The idea of using a polyelectrolyte complex for delaying the release of chromium was reported in previous applications US2008058229 (now U.S. Pat. No. 8,183,184) and US20100056399. Those disclosures were directed to novel compositions for delivering, controlling, and delaying the release of an oil and gas field chemical to a target area. The composition comprised a polyanion and a polycation forming a polyelectrolyte complex, and an oil and gas field chemical associated with the polyelectrolyte complex. The oil and gas field chemical was preferably selected from the group consisting of (a) a gel-forming or cross-linking agent, (b) a scale inhibitor, (c) a corrosion inhibitor, (d) an inhibitor of asphaltene or wax deposition, (e) a hydrogen sulfide scavenger, (f) a hydrate inhibitor, (g) a breaking agent, and (h) a surfactant.
In this prior work, one such polyelectrolyte complex was exemplified with a crosslinking agent. The polyelectrolyte complex (PEC) nanoparticle was prepared with polyethylenimine (PEI, Mw 25 kDa) and dextran sulfate (DS). The PEC entrapped and controlled the release of Cr(III). Although the gelation time using PEC nanoparticles was greatly extended compared to chromium (III) acetate used alone (280 times slower than that of the control), the gelation time was still too short for reservoir temperatures higher than 40° C. In addition, the use of chromium is prohibited in some countries due to its toxicity.
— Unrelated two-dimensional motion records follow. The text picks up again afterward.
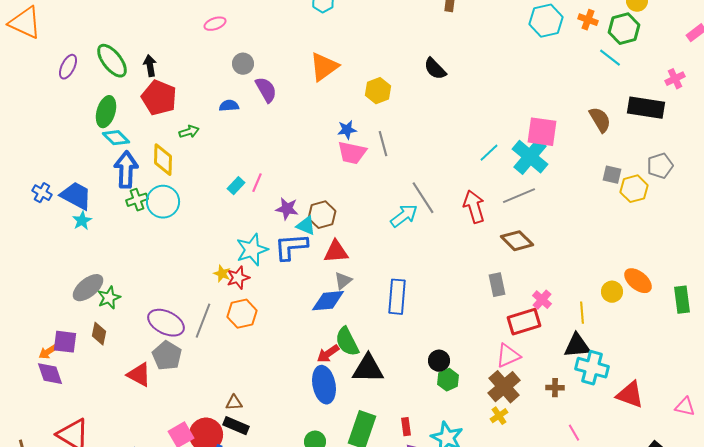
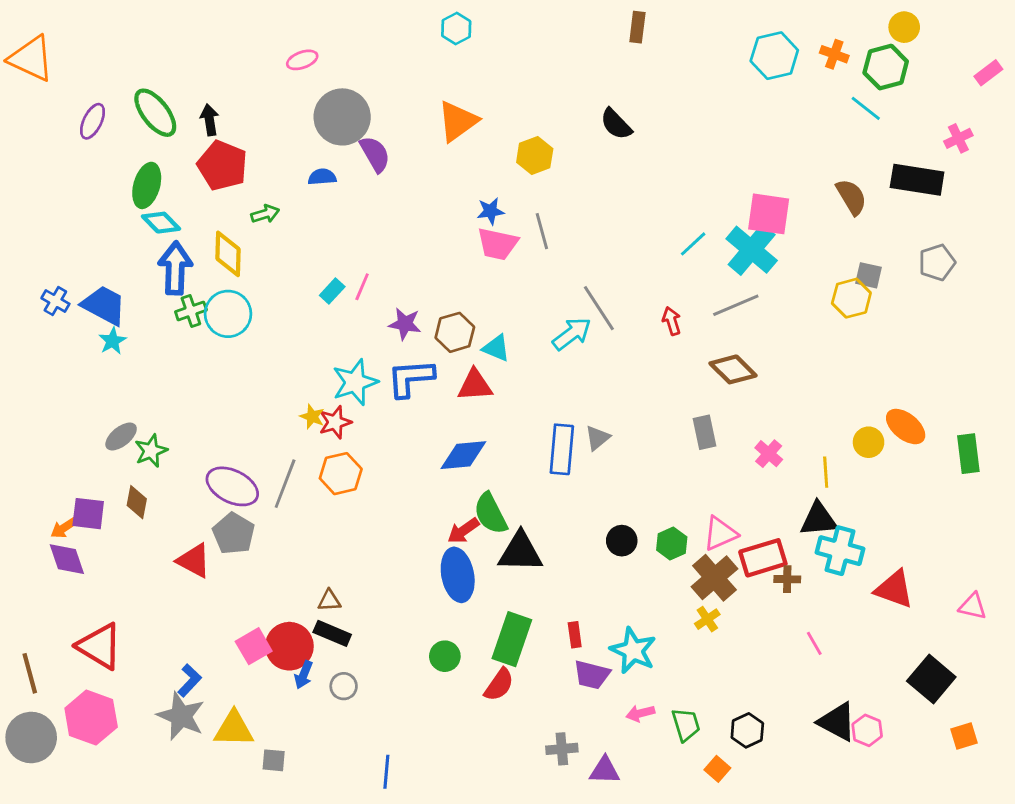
gray circle: (243, 64) -> (342, 117), size x1.8
yellow hexagon: (634, 189) -> (851, 298), moved
red arrow: (474, 207) -> (672, 321), size x0.6
cyan triangle: (306, 226) -> (496, 348), moved
gray triangle: (343, 281) -> (597, 438), moved
gray ellipse: (88, 288) -> (121, 437), size x0.7
red rectangle: (524, 322) -> (763, 558), moved
green hexagon: (448, 380) -> (672, 543), moved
Furthermore, PEI of 25 kDa is also known for its bias of biodistribution and transfection towards the lungs, causing significant toxicity in vitro and in vivo.
In another U.S. Pat. No. 7,644,764 (US2008223578), we also reported on the delayed gelling made possible with a PEC that lacked metal ions. In that application, a solution comprising PEI and dextran sulfate or chitosan and dextran sulfate was preformed. When mixed with varying amounts of the ALCOFLOOD® 935, gel delay of up to 12 days was observed, but the maximum temperature tested was only 40° C.
Thus, what is needed in the art is PEC nanoparticle system that can provide much longer gelation times at higher temperatures, preferably with less toxicity than the prior art PEC nanoparticle system. In the ideal case, the gelant should have low initial viscosity, extended low viscosity period, long gelation time, and abrupt viscosity increase at the end when gelant becomes gel. Furthermore, the gelant should have both positive and negative charges, allowing its uses to be tailored to various conditions and applications.